→ **WHAT YOU SHOULD DO**: Find the line containing "- 使用ランタイムDeno" in the entries below. Reproduce that line and each one after it to the end, exactly, with no other lines.

→ **Items from a dataset**:
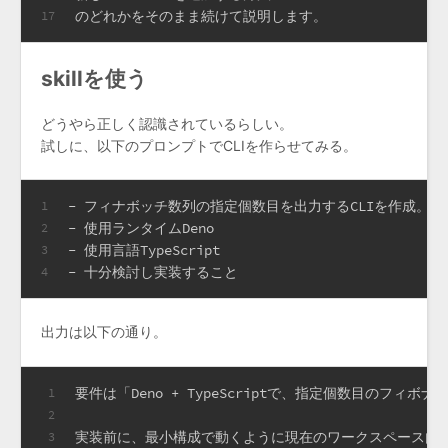
のどれかをそのまま続けて説明します。
17
skillを使う
どうやら正しく認識されているらしい。
試しに、以下のプロンプトでCLIを作らせてみる。
- フィナボッチ数列の指定個数目を出力するCLIを作成。
1
- 使用ランタイムDeno
2
- 使用言語TypeScript
3
- 十分検討し実装すること
4
出力は以下の通り。
要件は「Deno + TypeScriptで、指定個数目の
1
2
実装前に、最小構成で動くように現在のワークスペース内
3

→ **OUTPUT FOR THIS TASK**:
- 使用ランタイムDeno
2
- 使用言語TypeScript
3
- 十分検討し実装すること
4
出力は以下の通り。
要件は「Deno + TypeScriptで、指定個数目の
1
2
実装前に、最小構成で動くように現在のワークスペース内
3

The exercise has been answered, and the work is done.